## [Task requirements]
Make an exact copy of the records, leaving out the images.

Data entries

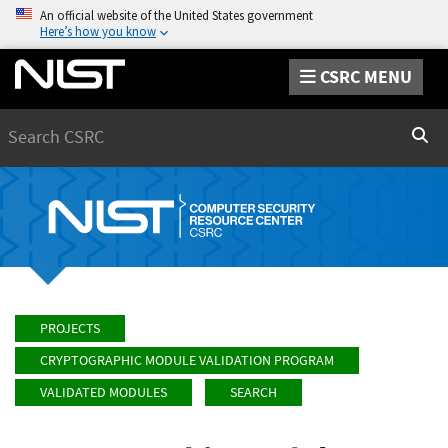
An official website of the United States government
Here’s how you know
CSRC MENU
Search
Sear
PROJECTS
CRYPTOGRAPHIC MODULE VALIDATION PROGRAM
VALIDATED MODULES
SEARCH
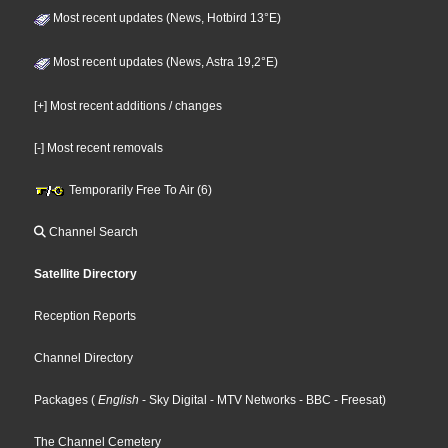
Most recent updates (News, Hotbird 13°E)
Most recent updates (News, Astra 19,2°E)
[+] Most recent additions / changes
[-] Most recent removals
Temporarily Free To Air (6)
Channel Search
Satellite Directory
Reception Reports
Channel Directory
Packages
(
English
- Sky Digital
- MTV Networks
- BBC
- Freesat
)
The Channel Cemetery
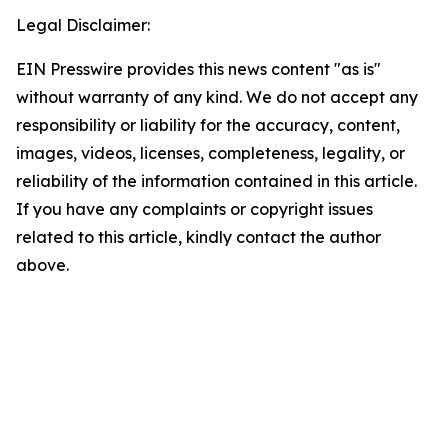
Legal Disclaimer:
EIN Presswire provides this news content "as is"
without warranty of any kind. We do not accept any
responsibility or liability for the accuracy, content,
images, videos, licenses, completeness, legality, or
reliability of the information contained in this article.
If you have any complaints or copyright issues
related to this article, kindly contact the author
above.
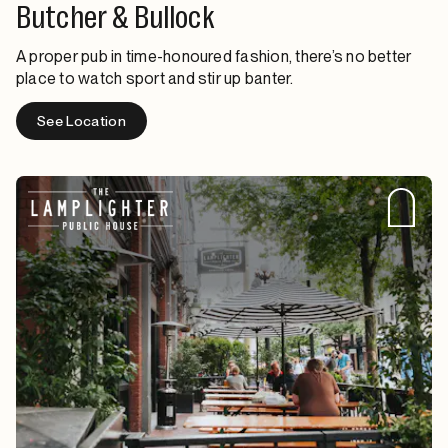
Butcher & Bullock
A proper pub in time-honoured fashion, there’s no better
place to watch sport and stir up banter.
See Location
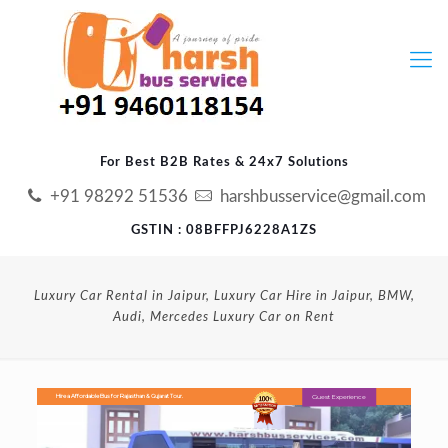
For Best B2B Rates & 24x7 Solutions
+91 98292 51536
harshbusservice@gmail.com
GSTIN : 08BFFPJ6228A1ZS
Luxury Car Rental in Jaipur, Luxury Car Hire in Jaipur, BMW,
Audi, Mercedes Luxury Car on Rent
Guest Experience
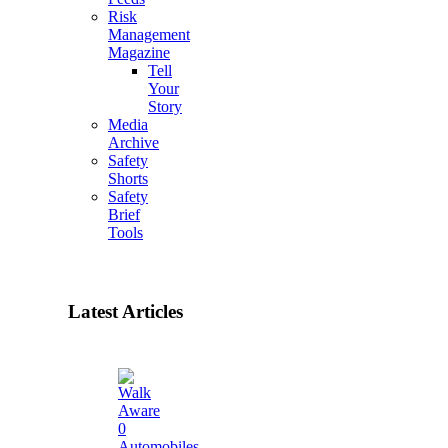
Risk
Management
Magazine
Tell
Your
Story
Media
Archive
Safety
Shorts
Safety
Brief
Tools
Latest Articles
0
Automobiles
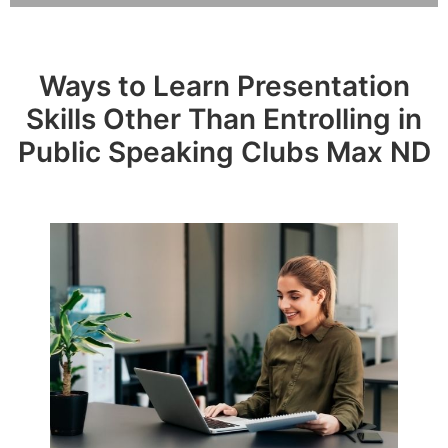
Ways to Learn Presentation
Skills Other Than Entrolling in
Public Speaking Clubs Max ND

## [Answer to the exercise]
An official website of the United States government
Here’s how you know
CSRC MENU
Search
Sear
PROJECTS
CRYPTOGRAPHIC MODULE VALIDATION PROGRAM
VALIDATED MODULES
SEARCH
Most recent updates (News, Hotbird 13°E)
Most recent updates (News, Astra 19,2°E)
[+] Most recent additions / changes
[-] Most recent removals
Temporarily Free To Air (6)
Channel Search
Satellite Directory
Reception Reports
Channel Directory
Packages
(
English
- Sky Digital
- MTV Networks
- BBC
- Freesat
)
The Channel Cemetery
Legal Disclaimer:
EIN Presswire provides this news content "as is"
without warranty of any kind. We do not accept any
responsibility or liability for the accuracy, content,
images, videos, licenses, completeness, legality, or
reliability of the information contained in this article.
If you have any complaints or copyright issues
related to this article, kindly contact the author
above.
Butcher & Bullock
A proper pub in time-honoured fashion, there’s no better
place to watch sport and stir up banter.
See Location
For Best B2B Rates & 24x7 Solutions
+91 98292 51536
harshbusservice@gmail.com
GSTIN : 08BFFPJ6228A1ZS
Luxury Car Rental in Jaipur, Luxury Car Hire in Jaipur, BMW,
Audi, Mercedes Luxury Car on Rent
Guest Experience
Risk
Management
Magazine
Tell
Your
Story
Media
Archive
Safety
Shorts
Safety
Brief
Tools
Latest Articles
0
Automobiles
Ways to Learn Presentation
Skills Other Than Entrolling in
Public Speaking Clubs Max ND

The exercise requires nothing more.